Apache Log IP Counting

It all started with a simple question: “Which single IP shows up the most in an apache log file?” To which I ultimately came up with an answer using a string of Bash commands:

 less apache_log | cut -d '-' -f 1 | sort -r | uniq -c

This produced some text displaying how many times various IP addresses made requests from an apache web server. After seeing the results and thinking for a moment, I remembered that there is a “new” data type – as of Python 2.7 and new to me at least – called “Counter” within the collections module in the standard library that would allow me to recreate this in Python. So I quickly whipped up the code below:

  1. #!/usr/bin/env python
  3. from sys import argv
  4. from collections import Counter
  6. if __name__ == "__main__":
  7. with open(argv[1]) as f:
  8. c = Counter(i.partition("-")[0] for i in f)
  10. for k,v in c.most_common():
  11. print '{:>4} {}'.format(v,k)

VIOLA! I get the same results as if I'd done it in Bash. Of course, like the madman I am, I wasn't happy to just stop at Python; I had to write this up in Haskell too. So I said “damn the torpedoes,” fired up my favorite text editor, and started to hack and slash my way toward a third version. After much documentation reading, internet searching, and trial and error I can proudly proclaim, “MISSION ACCOMPLISHED”:

  1. module Main where
  3. import System.Environment (getArgs)
  4. import qualified Data.Text as T hiding (map, head, zip)
  5. import qualified Data.Text.IO as TI (readFile)
  6. import Data.Map hiding (map)
  8. type Counter = (T.Text, Int)
  10. mapUnpack :: Counter -> String
  11. mapUnpack (k,v) = show v ++ " " ++ T.unpack k
  13. sortMapByValue :: Map T.Text Int -> [Counter]
  14. sortMapByValue = rqsort . toList
  16. -- copied & modified by LYHGG in the recusion chapter
  17. -- doing in reverse order as to better suit the output
  18. rqsort :: [Counter] -> [Counter]
  19. rqsort [] = []
  20. rqsort ((k,v):xs) =
  21. let smallerSorted = rqsort [(k',v') | (k',v') <- xs, v' <= v]
  22. biggerSorted = rqsort [(k',v') | (k',v') <- xs, v' > v]
  23. in biggerSorted ++ [(k,v)] ++ smallerSorted
  25. main :: IO ()
  26. main = do
  27. results <- getArgs >>= TI.readFile . head
  28. let results' = map (\x -> T.replace space nothing $ head $ T.splitOn dash x) $ T.lines results
  29. let results'' = fromListWith (+) . zip results' $ repeat (1 :: Int)
  30. mapM_ (print . mapUnpack) $ sortMapByValue results''
  31. where dash = T.pack "-"
  32. space = T.pack " "
  33. nothing = T.pack ""

The Haskell implementation took me longer than I expected as there were a couple of challenges to figure out:
1) Learning the Data.Map datatype and figuring out how to build that datatype from a list of IP addresses.
2) Sorting the Map by value and not by key.
3) Unpacking the Map to be printed.

The first problem was solved by a lucky internet search that showed me an example of how to use the 'fromListWith' function.
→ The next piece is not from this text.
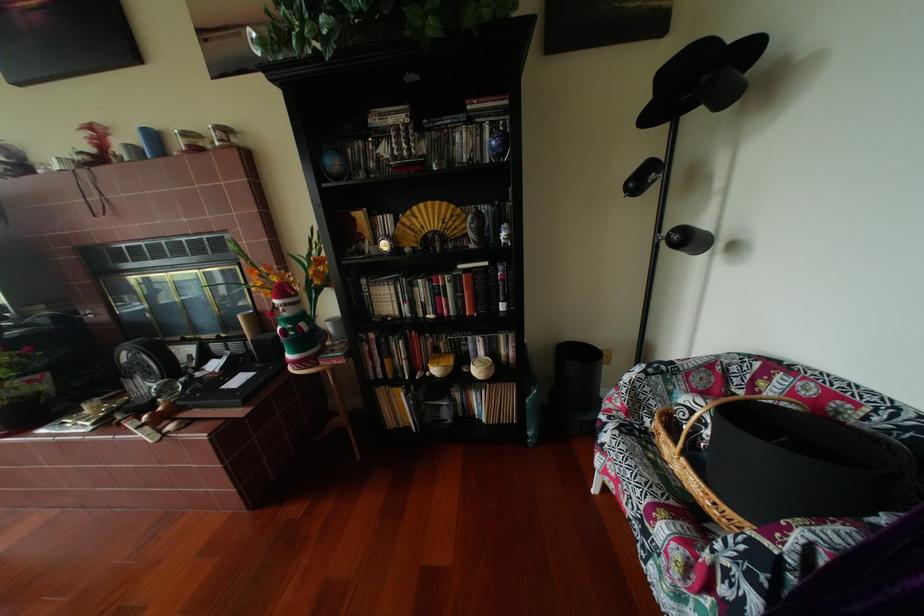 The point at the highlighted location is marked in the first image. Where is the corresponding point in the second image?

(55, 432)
This function performed the heavy lifting of sorting and counting the IP addresses in the log file. For the sorting by value instead of by key problem I was able to construct my own solution by tweaking the quicksort example from Learn You a Haskell. The changes I made expanded the tuple, allowing it to compare values and sort them in descending order. For the text holding and manipulation involved in Map unpacking, I've been told by other Haskellers that Data.Text is “the way to go” (as the default String implementation is a little slow and lacking features). While Data.Text did provide me an easy way to split the string and grab the IP addresses, it also required translating the IP addresses back into a String data type before Haskell would print it. Thus my need for a specific function to create a string based on each item in the Map. In the grand scheme of things having to write the mapUnpack function wasn't horrible...it was just one more hoop that I had to jump through before I could call this project complete. After these modifications I was able to put this program together without TOO much hassle, and in the end got the exact same results as both the Bash string and the Python program.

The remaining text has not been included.